InData Labs vs Oxagile: head-to-head summary
| Criterion | InData Labs | Oxagile |
|---|---|---|
| Founded | 2014 | 2005 |
| HQ | Nicosia, Cyprus | New York, NY, USA / Minsk, Belarus |
| Team size | 100–200 | 400–600 |
| Rating | 4.8 / 5 | 3.8 / 5 |
| Best for | Mid-market companies needing custom production-grade ML systems with verified delivery track record and ongoing support | Media, sports, and AdTech companies needing AI and ML capabilities integrated into video platforms and content analytics systems |
| Pricing model | Fixed project, T&M, retainer | Fixed project, dedicated team, T&M |
| Min. engagement | $25K | $25K |
| Primary tech stack | Python, TensorFlow, PyTorch | Python, TensorFlow, OpenCV |
| Industries served | FinTech, Healthcare, SaaS, Retail, Logistics, E-commerce | E-commerce, Healthcare, Manufacturing, Logistics, SaaS |
InData Labs vs Oxagile: overview
InData Labs
InData Labs is a specialist AI and data science consultancy founded in 2014, headquartered in Nicosia, Cyprus with offices in Lithuania and the United States.
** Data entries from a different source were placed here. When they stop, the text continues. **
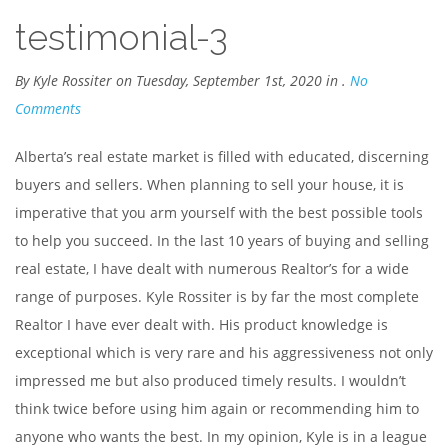
testimonial-3
By Kyle Rossiter on Tuesday, September 1st, 2020 in .
No
Comments
Alberta’s real estate market is filled with educated, discerning
buyers and sellers. When planning to sell your house, it is
imperative that you arm yourself with the best possible tools
to help you succeed. In the last 10 years of buying and selling
real estate, I have dealt with numerous Realtor’s for a wide
range of purposes. Kyle Rossiter is by far the most complete
Realtor I have ever dealt with. His product knowledge is
exceptional which is very rare and his aggressiveness not only
impressed me but also produced timely results. I wouldn’t
think twice before using him again or recommending him to
anyone who wants the best. In my opinion, Kyle is in a league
The firm builds production-grade machine learning systems across predictive analytics, computer vision, NLP, and recommendation engine use cases. With a 4.9/5 rating on Clutch across 18 verified reviews, InData Labs has established a reputation for delivery accountability and post-launch iteration support. The team of 100–200 data scientists and ML engineers focuses exclusively on AI and data science, with no legacy software development distraction.
Oxagile
Oxagile is a custom software development firm founded in 2005 with offices in New York and Minsk, Belarus, specialising in video domain AI, AdTech, business intelligence, and educational technology. The firm's machine learning practice focuses on object recognition, video analytics, and AI-powered media solutions, drawing on over 20 years of video technology delivery. Oxagile's ML engineering team works with clients in sports, media, advertising, and education to deliver production-grade AI features integrated into video platforms. The firm employs 400+ engineers.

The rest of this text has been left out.